My life is complicated.
Boyfriends.
Don't want to talk about it
Teenage.
I'll work it all out in the end.
Braceface!

>mormon
I'm not a heretic.

Sharon Spitz

Wow this is the fucking most gay shit i ever read.

then your only hope would be a prayer...

Lobely adderal, I must say

Pic unrelated?
Seriously, what's that supposed to be?

My wife has chronic constipation. I give her 3 scoops of Miralax a day. It works. Miralax is very mild, I wouldn't even call it a drug since you don't absorb it. It stays in your intestines and just keeps water in there to keep everything soft. It mixes well in any alcoholic mixed drink or anything warm like warm apple cider or tea.
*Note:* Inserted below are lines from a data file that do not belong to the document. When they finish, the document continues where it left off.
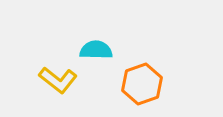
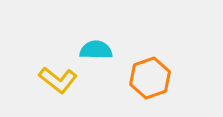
orange hexagon: moved 8 px right, 6 px up
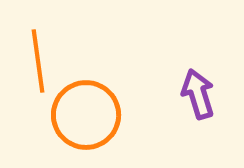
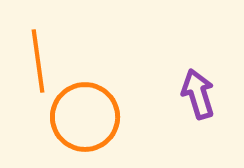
orange circle: moved 1 px left, 2 px down
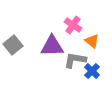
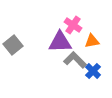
orange triangle: rotated 49 degrees counterclockwise
purple triangle: moved 8 px right, 4 px up
gray L-shape: rotated 35 degrees clockwise
blue cross: moved 1 px right
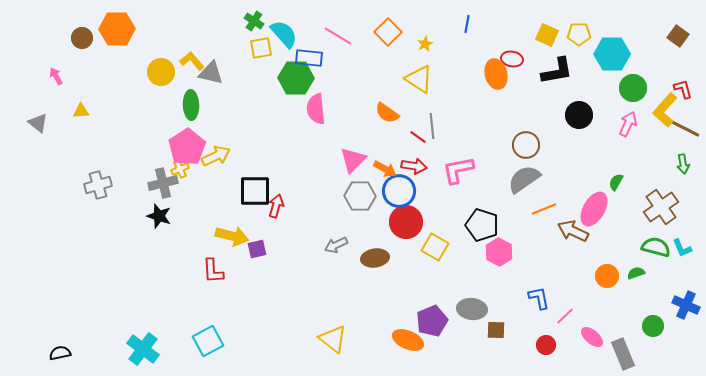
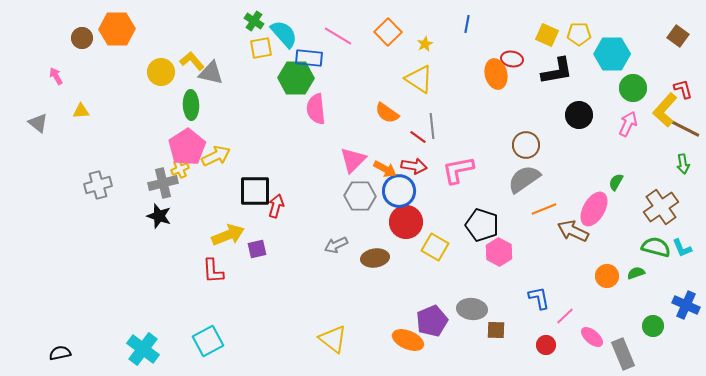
yellow arrow at (232, 236): moved 4 px left, 1 px up; rotated 36 degrees counterclockwise
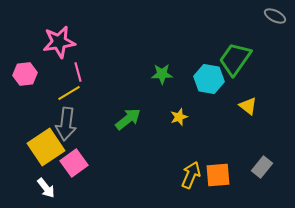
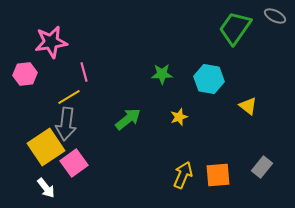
pink star: moved 8 px left
green trapezoid: moved 31 px up
pink line: moved 6 px right
yellow line: moved 4 px down
yellow arrow: moved 8 px left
Drink more water. The colon is the last chance for the body to extract water from your stool. If your body needs water, it's taking it. You end up with dry brick you need to shit out.

Eat lots of cheese. That should do something

Then eat more fiber and foods known to soften stool like bananas.
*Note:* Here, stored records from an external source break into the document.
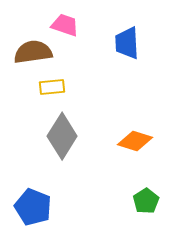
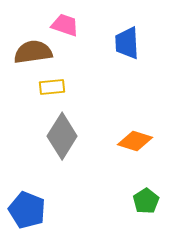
blue pentagon: moved 6 px left, 3 px down
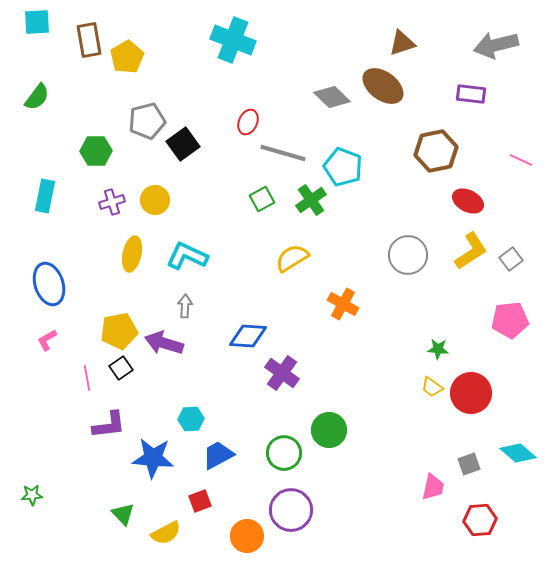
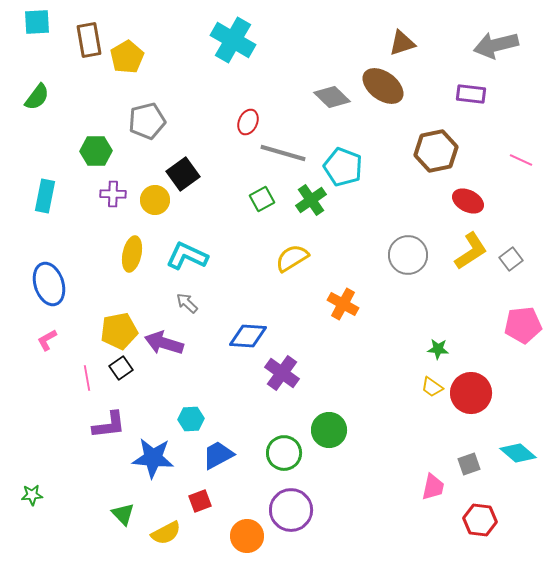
cyan cross at (233, 40): rotated 9 degrees clockwise
black square at (183, 144): moved 30 px down
purple cross at (112, 202): moved 1 px right, 8 px up; rotated 20 degrees clockwise
gray arrow at (185, 306): moved 2 px right, 3 px up; rotated 50 degrees counterclockwise
pink pentagon at (510, 320): moved 13 px right, 5 px down
red hexagon at (480, 520): rotated 12 degrees clockwise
>And don't tell me to take "medication", I don't want to be lobotomized
You really just deserve to stay constipated tbqhwy familia.

If you are stupid enough to ask Sup Forums for medical advice, you don't need a lobotomy.

yes, unrelated.
used to show that to customers. that small IC would be soldered hidden into that connector, that is mounted on some mainboard - to backdoor it. pretty specific, non-consumer shit.

A full glass every morning works wonders

>every morning
You'd think the medical advice is for right NOW.

What is this all-natural hippie pseudoscience?

How do you know what's really in these pills?

Take a popper from a sex shop you gay faggot your ass hole will just explode and open up for 30 seconds and all your shit will fly out.. fixed

>sex shop
They're banned.

Dried prunes and/or sweet potatoes plus lots if water and a good walk.

Take a poop...

too bad just reach you there with a soup spoon and scoop it out.. either that or use a vacuum it out

PM'd you the fix :-)

>scoop it out
Wouldn't that fracture the intestants?

I drank this stuff once. I literally shot a baseball sized spherical turd out my asshole with so much force that it splashed toilet water up my back. I honestly thought it had torn my sphincter. It was so big that it jammed in the hole when I flushed.

That was followed by 30 minutes of watery diarrhea. Never again.

How do I get my hands on that in Europe?